- Exercise instructions
Each entry has to be reproduced in full, exactly as given.
____ Data shown
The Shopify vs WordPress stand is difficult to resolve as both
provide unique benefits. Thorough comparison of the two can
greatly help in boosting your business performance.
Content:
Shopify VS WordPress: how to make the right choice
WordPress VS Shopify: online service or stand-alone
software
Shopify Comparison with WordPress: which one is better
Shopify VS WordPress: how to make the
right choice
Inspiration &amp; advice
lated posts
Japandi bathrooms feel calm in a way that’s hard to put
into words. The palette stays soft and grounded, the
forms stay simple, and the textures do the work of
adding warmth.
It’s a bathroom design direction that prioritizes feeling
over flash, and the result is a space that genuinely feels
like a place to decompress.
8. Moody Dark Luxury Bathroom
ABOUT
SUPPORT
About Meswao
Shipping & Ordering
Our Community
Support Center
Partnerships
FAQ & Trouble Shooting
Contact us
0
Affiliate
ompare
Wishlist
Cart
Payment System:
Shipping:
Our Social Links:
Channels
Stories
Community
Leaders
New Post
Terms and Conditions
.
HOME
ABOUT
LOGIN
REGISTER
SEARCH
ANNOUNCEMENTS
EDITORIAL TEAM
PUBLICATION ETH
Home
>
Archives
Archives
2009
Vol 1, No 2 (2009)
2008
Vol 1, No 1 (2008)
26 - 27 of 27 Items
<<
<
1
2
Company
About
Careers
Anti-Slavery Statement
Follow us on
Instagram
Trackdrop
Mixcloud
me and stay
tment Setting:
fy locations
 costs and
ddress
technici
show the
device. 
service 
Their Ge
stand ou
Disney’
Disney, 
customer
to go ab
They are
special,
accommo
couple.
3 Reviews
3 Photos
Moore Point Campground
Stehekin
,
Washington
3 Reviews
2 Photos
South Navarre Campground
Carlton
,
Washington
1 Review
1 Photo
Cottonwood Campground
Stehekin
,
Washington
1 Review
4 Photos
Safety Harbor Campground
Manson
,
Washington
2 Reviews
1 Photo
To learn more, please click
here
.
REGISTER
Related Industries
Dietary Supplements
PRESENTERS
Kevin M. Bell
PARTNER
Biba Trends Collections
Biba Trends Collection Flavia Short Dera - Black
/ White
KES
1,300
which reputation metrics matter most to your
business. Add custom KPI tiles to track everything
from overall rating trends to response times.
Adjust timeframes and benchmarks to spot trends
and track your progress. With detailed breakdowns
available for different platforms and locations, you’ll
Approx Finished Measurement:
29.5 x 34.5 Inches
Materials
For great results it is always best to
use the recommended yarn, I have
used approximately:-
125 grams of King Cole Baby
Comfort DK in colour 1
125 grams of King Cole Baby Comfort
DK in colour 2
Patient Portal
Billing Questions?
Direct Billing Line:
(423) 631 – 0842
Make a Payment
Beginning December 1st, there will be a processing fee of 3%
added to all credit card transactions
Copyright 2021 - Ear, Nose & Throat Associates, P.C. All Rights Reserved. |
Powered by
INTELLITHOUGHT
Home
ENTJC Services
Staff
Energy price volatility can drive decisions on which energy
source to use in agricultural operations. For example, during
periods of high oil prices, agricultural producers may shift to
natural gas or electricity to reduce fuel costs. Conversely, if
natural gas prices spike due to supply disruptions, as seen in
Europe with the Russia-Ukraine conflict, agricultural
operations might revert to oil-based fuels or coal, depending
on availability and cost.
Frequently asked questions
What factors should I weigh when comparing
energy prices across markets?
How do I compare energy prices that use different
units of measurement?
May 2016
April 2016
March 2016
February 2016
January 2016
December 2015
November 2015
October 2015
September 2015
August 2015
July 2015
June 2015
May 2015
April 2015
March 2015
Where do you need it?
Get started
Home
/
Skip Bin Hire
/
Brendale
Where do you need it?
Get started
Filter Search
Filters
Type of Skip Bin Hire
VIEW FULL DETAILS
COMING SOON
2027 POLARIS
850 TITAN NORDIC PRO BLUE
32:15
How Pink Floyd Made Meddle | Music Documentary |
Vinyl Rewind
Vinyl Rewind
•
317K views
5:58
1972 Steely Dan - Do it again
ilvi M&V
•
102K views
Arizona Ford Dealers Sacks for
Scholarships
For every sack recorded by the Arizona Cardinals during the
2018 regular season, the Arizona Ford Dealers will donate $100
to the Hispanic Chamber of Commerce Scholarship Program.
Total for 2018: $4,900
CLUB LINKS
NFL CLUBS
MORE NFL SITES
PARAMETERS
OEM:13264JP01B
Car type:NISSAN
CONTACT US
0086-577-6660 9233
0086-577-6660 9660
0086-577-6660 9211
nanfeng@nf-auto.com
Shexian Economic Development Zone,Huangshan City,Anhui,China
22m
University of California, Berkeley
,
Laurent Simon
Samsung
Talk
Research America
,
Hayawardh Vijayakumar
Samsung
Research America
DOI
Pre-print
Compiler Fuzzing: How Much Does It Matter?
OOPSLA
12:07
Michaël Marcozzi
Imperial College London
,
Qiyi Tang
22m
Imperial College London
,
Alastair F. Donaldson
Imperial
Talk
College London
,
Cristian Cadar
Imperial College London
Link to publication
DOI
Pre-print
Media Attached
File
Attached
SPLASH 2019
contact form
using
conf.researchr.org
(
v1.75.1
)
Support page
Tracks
________
- Reply
The Shopify vs WordPress stand is difficult to resolve as both
provide unique benefits. Thorough comparison of the two can
greatly help in boosting your business performance.
Content:
Shopify VS WordPress: how to make the right choice
WordPress VS Shopify: online service or stand-alone
software
Shopify Comparison with WordPress: which one is better
Shopify VS WordPress: how to make the
right choice
Inspiration &amp; advice
lated posts
Japandi bathrooms feel calm in a way that’s hard to put
into words. The palette stays soft and grounded, the
forms stay simple, and the textures do the work of
adding warmth.
It’s a bathroom design direction that prioritizes feeling
over flash, and the result is a space that genuinely feels
like a place to decompress.
8. Moody Dark Luxury Bathroom
ABOUT
SUPPORT
About Meswao
Shipping & Ordering
Our Community
Support Center
Partnerships
FAQ & Trouble Shooting
Contact us
0
Affiliate
ompare
Wishlist
Cart
Payment System:
Shipping:
Our Social Links:
Channels
Stories
Community
Leaders
New Post
Terms and Conditions
.
HOME
ABOUT
LOGIN
REGISTER
SEARCH
ANNOUNCEMENTS
EDITORIAL TEAM
PUBLICATION ETH
Home
>
Archives
Archives
2009
Vol 1, No 2 (2009)
2008
Vol 1, No 1 (2008)
26 - 27 of 27 Items
<<
<
1
2
Company
About
Careers
Anti-Slavery Statement
Follow us on
Instagram
Trackdrop
Mixcloud
me and stay
tment Setting:
fy locations
 costs and
ddress
technici
show the
device. 
service 
Their Ge
stand ou
Disney’
Disney, 
customer
to go ab
They are
special,
accommo
couple.
3 Reviews
3 Photos
Moore Point Campground
Stehekin
,
Washington
3 Reviews
2 Photos
South Navarre Campground
Carlton
,
Washington
1 Review
1 Photo
Cottonwood Campground
Stehekin
,
Washington
1 Review
4 Photos
Safety Harbor Campground
Manson
,
Washington
2 Reviews
1 Photo
To learn more, please click
here
.
REGISTER
Related Industries
Dietary Supplements
PRESENTERS
Kevin M. Bell
PARTNER
Biba Trends Collections
Biba Trends Collection Flavia Short Dera - Black
/ White
KES
1,300
which reputation metrics matter most to your
business. Add custom KPI tiles to track everything
from overall rating trends to response times.
Adjust timeframes and benchmarks to spot trends
and track your progress. With detailed breakdowns
available for different platforms and locations, you’ll
Approx Finished Measurement:
29.5 x 34.5 Inches
Materials
For great results it is always best to
use the recommended yarn, I have
used approximately:-
125 grams of King Cole Baby
Comfort DK in colour 1
125 grams of King Cole Baby Comfort
DK in colour 2
Patient Portal
Billing Questions?
Direct Billing Line:
(423) 631 – 0842
Make a Payment
Beginning December 1st, there will be a processing fee of 3%
added to all credit card transactions
Copyright 2021 - Ear, Nose & Throat Associates, P.C. All Rights Reserved. |
Powered by
INTELLITHOUGHT
Home
ENTJC Services
Staff
Energy price volatility can drive decisions on which energy
source to use in agricultural operations. For example, during
periods of high oil prices, agricultural producers may shift to
natural gas or electricity to reduce fuel costs. Conversely, if
natural gas prices spike due to supply disruptions, as seen in
Europe with the Russia-Ukraine conflict, agricultural
operations might revert to oil-based fuels or coal, depending
on availability and cost.
Frequently asked questions
What factors should I weigh when comparing
energy prices across markets?
How do I compare energy prices that use different
units of measurement?
May 2016
April 2016
March 2016
February 2016
January 2016
December 2015
November 2015
October 2015
September 2015
August 2015
July 2015
June 2015
May 2015
April 2015
March 2015
Where do you need it?
Get started
Home
/
Skip Bin Hire
/
Brendale
Where do you need it?
Get started
Filter Search
Filters
Type of Skip Bin Hire
VIEW FULL DETAILS
COMING SOON
2027 POLARIS
850 TITAN NORDIC PRO BLUE
32:15
How Pink Floyd Made Meddle | Music Documentary |
Vinyl Rewind
Vinyl Rewind
•
317K views
5:58
1972 Steely Dan - Do it again
ilvi M&V
•
102K views
Arizona Ford Dealers Sacks for
Scholarships
For every sack recorded by the Arizona Cardinals during the
2018 regular season, the Arizona Ford Dealers will donate $100
to the Hispanic Chamber of Commerce Scholarship Program.
Total for 2018: $4,900
CLUB LINKS
NFL CLUBS
MORE NFL SITES
PARAMETERS
OEM:13264JP01B
Car type:NISSAN
CONTACT US
0086-577-6660 9233
0086-577-6660 9660
0086-577-6660 9211
nanfeng@nf-auto.com
Shexian Economic Development Zone,Huangshan City,Anhui,China
22m
University of California, Berkeley
,
Laurent Simon
Samsung
Talk
Research America
,
Hayawardh Vijayakumar
Samsung
Research America
DOI
Pre-print
Compiler Fuzzing: How Much Does It Matter?
OOPSLA
12:07
Michaël Marcozzi
Imperial College London
,
Qiyi Tang
22m
Imperial College London
,
Alastair F. Donaldson
Imperial
Talk
College London
,
Cristian Cadar
Imperial College London
Link to publication
DOI
Pre-print
Media Attached
File
Attached
SPLASH 2019
contact form
using
conf.researchr.org
(
v1.75.1
)
Support page
Tracks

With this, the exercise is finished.